Activity: Keyword search on "Policy": report each line of the records that contains it.

※ ※ ※

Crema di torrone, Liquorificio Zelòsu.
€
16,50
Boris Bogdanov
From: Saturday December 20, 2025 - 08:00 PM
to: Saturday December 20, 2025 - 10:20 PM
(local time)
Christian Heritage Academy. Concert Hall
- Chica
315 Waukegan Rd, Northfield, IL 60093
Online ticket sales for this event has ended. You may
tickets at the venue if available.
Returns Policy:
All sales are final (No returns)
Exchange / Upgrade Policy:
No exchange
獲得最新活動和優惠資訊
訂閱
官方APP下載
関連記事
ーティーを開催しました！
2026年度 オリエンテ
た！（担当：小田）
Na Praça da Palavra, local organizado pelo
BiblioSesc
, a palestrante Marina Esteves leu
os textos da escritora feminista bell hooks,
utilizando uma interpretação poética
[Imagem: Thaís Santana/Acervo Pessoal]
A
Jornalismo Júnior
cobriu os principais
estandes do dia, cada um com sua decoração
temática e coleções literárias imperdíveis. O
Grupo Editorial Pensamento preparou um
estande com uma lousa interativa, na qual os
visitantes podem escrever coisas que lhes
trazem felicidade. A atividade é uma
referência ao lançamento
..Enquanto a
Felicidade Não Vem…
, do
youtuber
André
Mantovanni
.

※ ※ ※

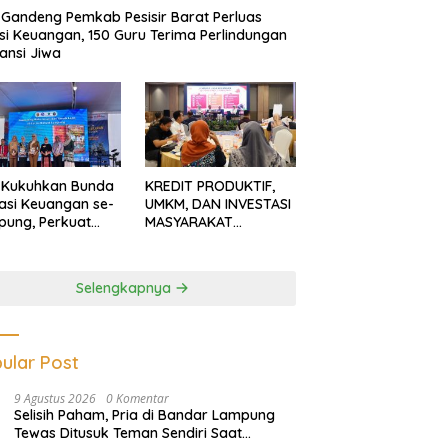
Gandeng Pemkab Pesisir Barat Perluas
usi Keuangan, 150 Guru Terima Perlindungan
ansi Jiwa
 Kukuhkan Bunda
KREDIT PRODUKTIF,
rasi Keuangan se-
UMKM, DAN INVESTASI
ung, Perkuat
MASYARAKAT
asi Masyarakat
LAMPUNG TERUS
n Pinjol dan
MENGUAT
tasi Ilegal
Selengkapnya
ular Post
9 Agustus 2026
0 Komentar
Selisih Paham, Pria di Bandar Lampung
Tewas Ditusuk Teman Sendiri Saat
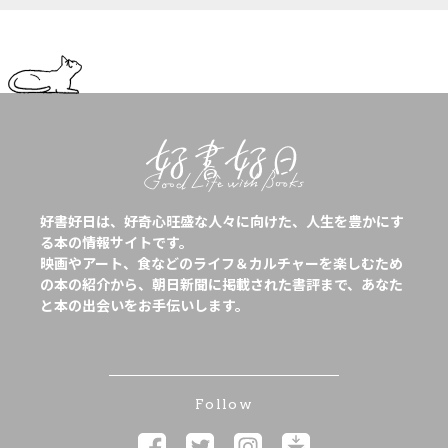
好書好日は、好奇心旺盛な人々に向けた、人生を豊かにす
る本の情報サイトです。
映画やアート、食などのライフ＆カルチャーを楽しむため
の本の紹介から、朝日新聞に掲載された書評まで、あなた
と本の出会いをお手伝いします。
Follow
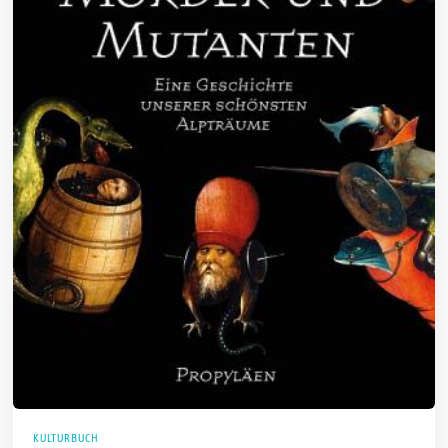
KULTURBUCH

※ ※ ※

Solved exercise:
Returns Policy:
Exchange / Upgrade Policy:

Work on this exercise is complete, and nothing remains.